Protect Your Writing Time

There have been a few posts recently on other screenwriting blogs about working methods, and about how much material the conscientious writer should be aiming to produce in a given time. They’ve got me calculating how many hours I spend per week writing.

Currently - although I do arrange periodical holidays and sabbaticals where I just write - I am commuting to That Fancy London™ every weekday to earn a living. I’m disciplined and write for an hour on the train each way, with a day off to read the trades or a book. Let’s call it eight hours per week on average. At lunch, I do another hour – I know it’s absolute madness, and I should give my eyes a rest from staring at a monitor, but I need that lunch hour’s writing, I do. Sometimes, I have Day Job work keeping me busy through lunch, but that averages out only one day a week: another four hours for my running total.
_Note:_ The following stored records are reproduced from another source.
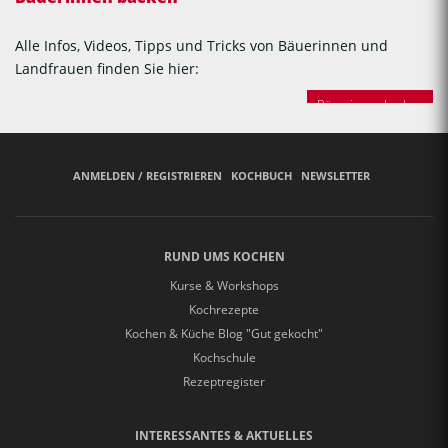
Alle Infos, Videos, Tipps und Tricks von Bäuerinnen und
Landfrauen finden Sie hier:
Bäuerinnen backen
ANMELDEN / REGISTRIEREN
KOCHBUCH
NEWSLETTER
RUND UMS KOCHEN
Kurse & Workshops
Kochrezepte
Kochen & Küche Blog "Gut gekocht"
Kochschule
Rezeptregister
INTERESSANTES & AKTUELLES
My hours after work, and at weekends, are more tricky. My family has to come first, and they deserve my maximum attention. At the moment - and it seems to be working out - I do about an hour and a half every night in front of the computer – half an hour of that will be catching up on e-mail and blog stuff. So, that’s another five hours proper writing to add to the total. Weekends have to be flexible. I try to do some writing every day, but it can be impossible. Sometimes, of course, I do nothing but write from dawn till dusk, without pausing to eat or wash or make conversation. My wife loves those days, as you can imagine. I think it probably averages out to about 7 hours per weekend, throughout the year.

So, that’s 24 hours per week in total. One day. It doesn’t seem enough, but it’s all I have. “Protect your writing time”, as William Goldman decreed: a less famous, but probably more important sound-bite than “Nobody Knows Anything”. As for how much work you can produce in that time, I think it’s pointless to even think about. I realise from meeting other writers that we never feel that we’ve done enough. And long may that itch to produce continue: after all, when we think we’ve done enough we might as well just stop.


Piers said...

Assuming an eight hour working day, like they do in Real Jobs, and that comes to three days, not one.
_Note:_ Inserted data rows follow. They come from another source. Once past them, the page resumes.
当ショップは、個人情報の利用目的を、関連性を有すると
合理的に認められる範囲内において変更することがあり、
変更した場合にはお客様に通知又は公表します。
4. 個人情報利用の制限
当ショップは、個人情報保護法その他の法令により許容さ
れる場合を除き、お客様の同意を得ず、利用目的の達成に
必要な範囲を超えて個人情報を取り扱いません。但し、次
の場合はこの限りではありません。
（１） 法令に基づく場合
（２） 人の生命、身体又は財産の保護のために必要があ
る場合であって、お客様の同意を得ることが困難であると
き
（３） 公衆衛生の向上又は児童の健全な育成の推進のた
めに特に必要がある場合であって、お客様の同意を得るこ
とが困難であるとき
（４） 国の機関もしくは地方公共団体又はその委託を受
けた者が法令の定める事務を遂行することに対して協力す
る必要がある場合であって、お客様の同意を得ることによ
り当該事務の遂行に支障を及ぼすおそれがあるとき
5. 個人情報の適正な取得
Three and a half, if you consider the lunch hour.

Stuart Perry said...

True, Piers, and thanks for making me feel better about it! It's just the curse of "never enough" affecting my judgement.

Dan Owen said...

This got me thinking: how many writers in the "scribosphere" have day jobs? I'm guessing it's the majority, but it would be interesting to see if there's a correlation between writing success and how many hours you put in?

I'd say untalented people writing 24/7 will always be trumped by talented people working a third of that time... but what about good writers working 24/7 vesus great writers scribbling away only at weekends?

Stuart Perry said...

A lot, I think is the answer, Dan. But some of those day jobs are in writing of another kind: books, journalism, etc. And some people freelance in other fields, and have down time where they solely write.

I hold to the slightly romantic idea that talent will out given time. But how much time? There's the rub.

Like your Media Digest blog, by the way.